Scammers are taking advantage of those desperate to get a job — and according to the Better Business Bureau, they are using legitimate employment posting websites, even conducting interviews to reel in unsuspecting, unemployed people. 

Shawna-Kay Thomas with the BBB serving southern Alberta & East Kootenay says calls about employment fraud and scams have gone up since the beginning of the pandemic.

"More people are on the hunt for jobs as well, and scammers are aware of that," Thomas said. "So they are pitching at every angle, and they're trying all kinds of tactics to reel people in, to give up their personal information, to give up money as well."

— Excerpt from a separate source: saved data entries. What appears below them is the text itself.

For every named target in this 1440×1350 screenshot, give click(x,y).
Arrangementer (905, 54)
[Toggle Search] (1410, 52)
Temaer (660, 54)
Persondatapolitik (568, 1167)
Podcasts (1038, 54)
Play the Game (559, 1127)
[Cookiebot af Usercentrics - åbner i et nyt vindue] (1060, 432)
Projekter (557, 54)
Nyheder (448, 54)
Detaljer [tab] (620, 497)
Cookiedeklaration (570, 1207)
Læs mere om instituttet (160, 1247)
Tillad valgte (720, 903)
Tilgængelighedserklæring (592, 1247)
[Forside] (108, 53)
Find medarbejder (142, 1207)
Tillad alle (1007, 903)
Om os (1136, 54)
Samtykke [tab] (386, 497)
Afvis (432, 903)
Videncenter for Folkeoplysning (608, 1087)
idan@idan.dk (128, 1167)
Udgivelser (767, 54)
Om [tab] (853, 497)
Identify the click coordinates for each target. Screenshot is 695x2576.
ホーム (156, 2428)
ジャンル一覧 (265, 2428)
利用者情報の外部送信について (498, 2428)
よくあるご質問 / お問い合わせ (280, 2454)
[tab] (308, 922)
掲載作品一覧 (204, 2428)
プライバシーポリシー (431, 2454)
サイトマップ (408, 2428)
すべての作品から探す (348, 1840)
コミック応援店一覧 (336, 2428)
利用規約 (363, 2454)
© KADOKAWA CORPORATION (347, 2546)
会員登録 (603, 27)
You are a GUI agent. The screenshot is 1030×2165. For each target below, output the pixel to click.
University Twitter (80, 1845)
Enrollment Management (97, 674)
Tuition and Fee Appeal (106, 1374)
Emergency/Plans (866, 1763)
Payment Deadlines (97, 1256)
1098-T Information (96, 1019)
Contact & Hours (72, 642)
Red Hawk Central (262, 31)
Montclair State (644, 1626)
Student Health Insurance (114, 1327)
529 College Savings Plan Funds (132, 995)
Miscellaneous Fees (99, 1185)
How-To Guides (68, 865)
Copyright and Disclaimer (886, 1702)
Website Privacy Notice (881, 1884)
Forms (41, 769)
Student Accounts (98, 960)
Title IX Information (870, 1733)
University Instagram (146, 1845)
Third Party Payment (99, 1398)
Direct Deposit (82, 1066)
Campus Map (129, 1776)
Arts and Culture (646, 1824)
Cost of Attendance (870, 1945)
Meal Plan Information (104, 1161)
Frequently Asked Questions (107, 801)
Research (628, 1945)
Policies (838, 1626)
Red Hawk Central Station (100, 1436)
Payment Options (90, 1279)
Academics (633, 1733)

Thomas says legitimate web pages where people are looking for work have been infiltrated by those seeking personal information, or cash. Sometimes, she says, they conduct interviews — often they lift job postings from positions online or pose as legitimate companies.

"It takes extra care, extra caution, extra research on the part of the person looking for employment just to make sure that you don't give away your personal information so that you don't give away your money," Thomas said.

Keegan Seltner has been looking for work throughout the pandemic. After hundreds of tries and several rejection emails, some good news landed in his inbox. 

A screen capture shows an online job posting for a company calling itself CBC News Online, which has no affiliation to the Canadian Broadcasting Corporation. (Submitted by Keegan Seltner )

CBC News Online, a web page that has no affiliation with the Canadian Broadcasting Corporation, offered him a position as a quality control agent. 

"It was actually a trip in the right direction," Seltner said. "I have been searching for a job for some time now and I guess I was just desperate."

The posting said no interview was required. But in a followup email, Seltner was asked for personal information, like a scan of his passport.

'It could happen to anybody'

His mother was visiting Calgary. She says he was excited and showed her the posting. She had some concerns and told Seltner to run the posting by his job coach. 

"Have you ever talked to a guy with autism syndrome who is trying to make ends meet in this economy?" Seltner said.

He really wants to land a job, but hasn't had much luck. And when his job coach told him the posting might not be legitimate, he felt like he'd been played, fooled.

His mother, Ruth Seltner, says it's a huge concern for her, not just because it happened to her son.

"For him, it was a really good learning experience, but it's a huge concern," she said. "It could happen again and it could happen to anybody, not just happen to someone who is pretty vulnerable, but I think anybody is vulnerable."

Job posted on Indeed

CBC phoned the company behind the job posting. Someone answered the call, but when the reporter identified herself, they hung up and didn't pick up subsequent calls.

The job was posted on CBC received more than one news tip about the impersonation. 

And, searching for the terms "quality control agent" and "Indeed" online reveals that a similar posting, under similar circumstances, has appeared on the Indeed website before. 

"Indeed has a team dedicated to the search quality effort, and employs a variety of techniques to review job advertisements to determine their suitability," reads a statement from spokesperson Madalina Secareanu.

"We encourage job seekers to report any suspect job advertisements to us, or if they feel it necessary, to make a report to the police. Job seekers should never agree to send payment to a potential employer, and charging fees is a violation of Indeed's rules for companies posting on our site."

Look out for red flags

Thomas says red flags include: grammatical errors or spelling mistakes in the job posting, a position that says no training or certification is required, and jobs that either ask for money to pay for training or cheques to help the employee set up a home office. 

The best thing that job seekers can do is research the company and ensure the job posting is on that company's web page before continuing with the application and interview process. 

"Make sure that the company's website is legitimate and make sure that you're spending time to check on reviews about the company," Thomas said. "Do your research before you go ahead and jump in giving any kind of information."